Tuesday, February 14, 2012

An Abstract: Motion Planning for Legged Robots on Varied Terrain


This paper tries to carefully explain and study the motion of a legged robot on varied or different terrains. It’s really important for a legged robot to carefully plan its motion which are distinctively applied to a “Six-Legged Lunar vehicle ATHLETE” and the “humanoid HRP-2” from which the paper mostly focus on, while gaited walking may suffice on easy ground, the rough and steep terrain requires a unique sequences of footsteps and postural adjustments on robot specifically adapted to the terrain’s local geometric and physical properties.

ATHLETE is large and highly mobile about 2.75m and mass of 850kg and designed with its six articulated legs, it can roll up to 10km/hr on rotating wheels over flat smooth terrain and walk carefully on fixed wheels over irregular and steep terrain. In contrast, HRP-2 or the humanoid robot is relatively light and compact, with height 1.54m and mass 58kg and is capable of moving at up to 2.5km/hr, thus, it can walk on flat surfaces, along narrow paths, and up stairs of constant height, in addition to that, it has also been demonstrated crawling through tunnels, climbing stairs while holding onto handrails and getting up while falling down. Similarly, the two are potentially capable of scrambling across rougher terrain, such as irregular terrain where a fixed gait may be insufficient. An adequate planner is needed to make this capability a reality.

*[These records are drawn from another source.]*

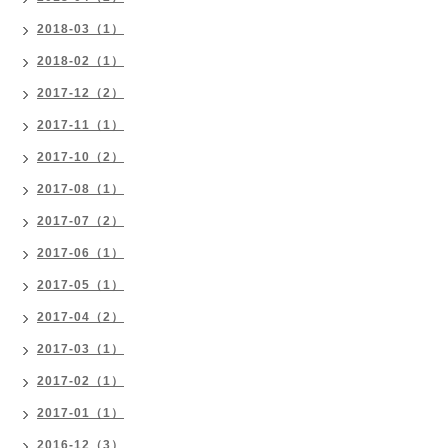
2018-03（1）
2018-02（1）
2017-12（2）
2017-11（1）
2017-10（2）
2017-08（1）
2017-07（2）
2017-06（1）
2017-05（1）
2017-04（2）
2017-03（1）
2017-02（1）
2017-01（1）
2016-12（3）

Furthermore, motion planning for legged robots on rough terrain is governed largely by two interdependent constraints namely contact and equilibrium. To keep the feet, fixed wheels or other body parts (such as hands or knees) at carefully chosen set of footfalls that is called contact and to apply forces at these footfalls that exactly compensate for gravity without causing slippage is called equilibrium. The range of forces that may be applied at the footfalls without causing slippage depends on their geometry and their physical properties, both of which vary across the terrain. So every time the robot plans to step, it faces dilemma: it cannot know the constraints on its subsequent motion until it chooses a footfall, a choice that itself depends on the constraints.

To handle such predicament, the instigator makes a key design choice similar to that of introduced by Bretl and Hauser: to choose footfalls before computing motions in which first identifying a number of potentially useful footfalls across the terrain then by stance which means mapping a robot's feet to a set of footfalls. A robot can step from one stance to another if they differ by a single footfall and if they share some feasible configuration, which called a transition. The previous planners differ primarily in which part of the problem they consider first between the Motion before footfalls and Footfalls before motion. But the previous planners opt to consider the motion for quality which often generates motion that looks unnatural and inefficient, along with the reason that ATHLETE and HRP-2 have many DOF (degrees of freedom). And so the four general strategies had been used,”Record and playback”,”Warp, blend or transform”, “Model reduction” and “Bias inverse kinematic solutions.”

Moreover, the work still has many limitations particularly in considering dynamic equilibrium, closed-loop control, visual feedback and robustness to modeling errors, error recovery of deformable terrain. Despite such limitations I agree with the authors that the planning methods presented in this paper can be useful in practice.

1 comment:

  1. Although a hard core topic this article was intended to as reference in the subject area of Robotics.